Skandal Anggaran SMKN 1 Lumut Menggulung: Kinerja Kadis Pendidikan Dipertanyakan, Gubernur Sumut Didesak Turun Tangan
RADAR7NEWS — Tapanuli Tengah – Dugaan penyimpangan anggaran pemeliharaan sarana dan prasarana di SMK Negeri 1 Lumut kini tidak lagi sekadar persoalan internal sekolah. Kasus ini berkembang menjadi sorotan serius terhadap kinerja Dinas Pendidikan Provinsi Sumatera Utara hingga kepemimpinan Gubernur Sumatera Utara dalam mengawasi penggunaan anggaran pendidikan.
Dengan total anggaran pemeliharaan yang menembus lebih dari Rp1,8 miliar dalam kurun 2023–2025, ditambah dana BOS miliaran rupiah setiap tahun, publik dibuat heran ketika fakta di lapangan menunjukkan kondisi bangunan sekolah yang jauh dari layak. Cat kusam, fasilitas minim perbaikan, hingga indikasi tidak adanya pemeliharaan besar menjadi potret kontras dari besarnya anggaran yang dikucurkan.
Namun yang paling disorot bukan hanya pihak sekolah, melainkan lemahnya fungsi pengawasan dari Dinas Pendidikan.

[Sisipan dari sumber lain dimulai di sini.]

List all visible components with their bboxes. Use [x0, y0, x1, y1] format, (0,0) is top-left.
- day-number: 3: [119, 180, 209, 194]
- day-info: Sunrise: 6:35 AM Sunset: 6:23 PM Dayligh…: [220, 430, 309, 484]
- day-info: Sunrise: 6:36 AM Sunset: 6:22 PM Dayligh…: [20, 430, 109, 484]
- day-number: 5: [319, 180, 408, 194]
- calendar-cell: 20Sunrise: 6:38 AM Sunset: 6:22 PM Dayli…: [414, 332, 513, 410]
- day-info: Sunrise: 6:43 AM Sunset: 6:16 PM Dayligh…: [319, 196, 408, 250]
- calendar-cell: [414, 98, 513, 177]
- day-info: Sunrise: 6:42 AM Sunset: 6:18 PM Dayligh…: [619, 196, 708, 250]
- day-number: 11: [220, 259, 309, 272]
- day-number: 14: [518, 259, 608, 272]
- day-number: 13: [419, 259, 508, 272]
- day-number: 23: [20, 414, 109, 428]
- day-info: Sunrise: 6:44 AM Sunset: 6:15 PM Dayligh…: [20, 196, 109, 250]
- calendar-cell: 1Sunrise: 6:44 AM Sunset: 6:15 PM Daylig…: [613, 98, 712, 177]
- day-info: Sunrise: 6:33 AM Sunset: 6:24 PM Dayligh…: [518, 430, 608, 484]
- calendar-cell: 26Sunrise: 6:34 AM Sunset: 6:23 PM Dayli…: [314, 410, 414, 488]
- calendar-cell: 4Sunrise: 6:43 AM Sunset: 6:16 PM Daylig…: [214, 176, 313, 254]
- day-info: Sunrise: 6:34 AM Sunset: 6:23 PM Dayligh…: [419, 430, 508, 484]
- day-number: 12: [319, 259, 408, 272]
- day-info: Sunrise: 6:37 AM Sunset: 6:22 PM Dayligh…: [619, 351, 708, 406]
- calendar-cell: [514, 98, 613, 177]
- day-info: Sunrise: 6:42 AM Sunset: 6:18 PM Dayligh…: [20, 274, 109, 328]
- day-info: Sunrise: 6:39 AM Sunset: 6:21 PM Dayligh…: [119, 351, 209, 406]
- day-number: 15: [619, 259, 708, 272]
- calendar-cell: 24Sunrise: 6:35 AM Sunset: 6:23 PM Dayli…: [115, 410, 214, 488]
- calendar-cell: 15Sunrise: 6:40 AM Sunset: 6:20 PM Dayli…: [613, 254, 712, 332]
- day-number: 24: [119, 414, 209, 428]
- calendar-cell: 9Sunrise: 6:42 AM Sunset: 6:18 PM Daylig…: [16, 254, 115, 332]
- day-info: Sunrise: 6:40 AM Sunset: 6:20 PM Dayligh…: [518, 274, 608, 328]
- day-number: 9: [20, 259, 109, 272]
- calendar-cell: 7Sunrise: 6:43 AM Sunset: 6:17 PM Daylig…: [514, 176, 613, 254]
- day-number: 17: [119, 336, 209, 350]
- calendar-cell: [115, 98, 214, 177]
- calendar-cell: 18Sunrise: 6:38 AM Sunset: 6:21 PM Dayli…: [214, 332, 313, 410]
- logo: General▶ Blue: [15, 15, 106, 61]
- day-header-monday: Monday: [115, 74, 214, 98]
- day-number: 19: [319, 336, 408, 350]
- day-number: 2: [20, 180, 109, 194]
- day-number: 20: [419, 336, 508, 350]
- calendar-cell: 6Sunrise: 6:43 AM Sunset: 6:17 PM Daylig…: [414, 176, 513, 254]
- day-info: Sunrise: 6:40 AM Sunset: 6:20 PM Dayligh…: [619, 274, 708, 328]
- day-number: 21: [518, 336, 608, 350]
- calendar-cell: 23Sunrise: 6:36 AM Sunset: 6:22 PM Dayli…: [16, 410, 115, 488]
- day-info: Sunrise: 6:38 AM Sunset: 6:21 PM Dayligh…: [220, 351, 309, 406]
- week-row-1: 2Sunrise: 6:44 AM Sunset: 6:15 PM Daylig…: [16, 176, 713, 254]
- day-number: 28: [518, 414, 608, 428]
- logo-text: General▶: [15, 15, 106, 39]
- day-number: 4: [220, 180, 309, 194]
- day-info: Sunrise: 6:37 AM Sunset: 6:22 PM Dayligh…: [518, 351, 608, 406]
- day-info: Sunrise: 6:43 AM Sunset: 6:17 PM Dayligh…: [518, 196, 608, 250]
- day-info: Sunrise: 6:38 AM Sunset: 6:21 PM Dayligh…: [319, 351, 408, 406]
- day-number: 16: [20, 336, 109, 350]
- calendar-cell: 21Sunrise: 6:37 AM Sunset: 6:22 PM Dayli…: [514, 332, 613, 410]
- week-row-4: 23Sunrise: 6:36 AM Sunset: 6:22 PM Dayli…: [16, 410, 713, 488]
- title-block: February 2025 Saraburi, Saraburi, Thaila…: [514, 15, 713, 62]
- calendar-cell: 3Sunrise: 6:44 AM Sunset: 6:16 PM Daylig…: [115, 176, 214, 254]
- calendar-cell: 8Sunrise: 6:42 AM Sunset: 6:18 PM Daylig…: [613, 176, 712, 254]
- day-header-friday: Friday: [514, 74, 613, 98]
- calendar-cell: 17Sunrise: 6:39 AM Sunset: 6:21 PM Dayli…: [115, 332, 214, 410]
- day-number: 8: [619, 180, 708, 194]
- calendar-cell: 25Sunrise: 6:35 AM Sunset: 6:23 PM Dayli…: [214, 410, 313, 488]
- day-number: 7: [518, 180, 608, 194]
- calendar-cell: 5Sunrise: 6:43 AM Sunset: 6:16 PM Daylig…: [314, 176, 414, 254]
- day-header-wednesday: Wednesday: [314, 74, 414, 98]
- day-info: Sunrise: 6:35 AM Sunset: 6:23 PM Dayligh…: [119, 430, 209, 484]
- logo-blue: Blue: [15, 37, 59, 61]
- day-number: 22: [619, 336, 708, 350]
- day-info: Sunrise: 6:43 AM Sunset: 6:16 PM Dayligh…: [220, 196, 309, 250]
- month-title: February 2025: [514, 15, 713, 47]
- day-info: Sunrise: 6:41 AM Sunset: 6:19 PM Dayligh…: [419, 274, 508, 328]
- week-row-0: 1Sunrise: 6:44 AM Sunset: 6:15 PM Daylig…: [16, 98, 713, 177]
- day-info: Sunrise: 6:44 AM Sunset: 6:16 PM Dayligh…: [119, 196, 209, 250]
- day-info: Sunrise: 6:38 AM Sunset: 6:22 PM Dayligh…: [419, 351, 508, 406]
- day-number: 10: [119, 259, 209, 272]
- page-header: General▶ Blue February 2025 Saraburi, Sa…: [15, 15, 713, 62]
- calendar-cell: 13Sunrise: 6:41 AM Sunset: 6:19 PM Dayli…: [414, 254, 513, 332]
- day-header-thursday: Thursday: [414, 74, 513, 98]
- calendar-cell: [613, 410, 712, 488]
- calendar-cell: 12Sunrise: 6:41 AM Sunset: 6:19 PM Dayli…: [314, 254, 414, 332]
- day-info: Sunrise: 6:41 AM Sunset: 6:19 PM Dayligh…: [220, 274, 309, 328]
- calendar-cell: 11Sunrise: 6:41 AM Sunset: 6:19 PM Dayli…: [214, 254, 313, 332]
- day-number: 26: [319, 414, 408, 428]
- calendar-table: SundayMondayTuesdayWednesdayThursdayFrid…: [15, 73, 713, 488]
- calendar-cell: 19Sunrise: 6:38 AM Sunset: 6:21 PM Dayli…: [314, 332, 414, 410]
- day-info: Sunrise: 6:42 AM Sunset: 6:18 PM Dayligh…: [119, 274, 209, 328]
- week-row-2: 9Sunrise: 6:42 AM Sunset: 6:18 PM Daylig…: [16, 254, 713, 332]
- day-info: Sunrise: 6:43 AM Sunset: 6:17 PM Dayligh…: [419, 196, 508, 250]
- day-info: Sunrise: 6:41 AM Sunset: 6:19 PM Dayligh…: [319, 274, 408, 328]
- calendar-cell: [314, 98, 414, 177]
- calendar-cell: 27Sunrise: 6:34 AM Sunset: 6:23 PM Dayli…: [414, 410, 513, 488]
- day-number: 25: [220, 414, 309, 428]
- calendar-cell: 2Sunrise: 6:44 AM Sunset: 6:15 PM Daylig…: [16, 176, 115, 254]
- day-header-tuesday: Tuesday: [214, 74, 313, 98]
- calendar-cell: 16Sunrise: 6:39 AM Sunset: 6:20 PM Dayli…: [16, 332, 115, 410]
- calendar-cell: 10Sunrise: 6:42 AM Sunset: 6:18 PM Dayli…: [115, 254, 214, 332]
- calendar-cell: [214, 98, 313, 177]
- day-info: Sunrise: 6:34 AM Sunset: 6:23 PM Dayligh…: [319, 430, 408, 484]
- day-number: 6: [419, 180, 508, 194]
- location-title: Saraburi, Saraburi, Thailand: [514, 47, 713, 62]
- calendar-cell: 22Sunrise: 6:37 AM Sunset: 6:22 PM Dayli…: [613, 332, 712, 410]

Kepala Dinas Pendidikan Provinsi Sumatera Utara dinilai gagal menjalankan kontrol terhadap penggunaan anggaran di satuan pendidikan, khususnya pada sekolah dengan alokasi dana besar seperti SMKN 1 Lumut.
“Ini bukan lagi soal sekolah semata. Ini soal sistem pengawasan yang diduga lumpuh. Bagaimana mungkin anggaran sebesar itu tidak berbanding lurus dengan kondisi fisik sekolah, tetapi tidak terdeteksi sejak awal?” ujar seorang pemerhati kebijakan publik.
Sikap bungkam Kepala Sekolah Sumarno yang telah menjabat hampir delapan tahun semakin memperkeruh situasi. Tidak adanya transparansi dinilai sebagai bentuk pembangkangan terhadap prinsip akuntabilitas publik. Namun, diamnya pihak sekolah juga dianggap tidak mungkin terjadi tanpa lemahnya pengawasan dari atas.
Sorotan kini mengarah langsung kepada Gubernur Sumatera Utara sebagai pemegang kendali tertinggi pemerintahan daerah. Publik mempertanyakan sejauh mana komitmen gubernur dalam memastikan anggaran pendidikan benar-benar digunakan sesuai peruntukannya.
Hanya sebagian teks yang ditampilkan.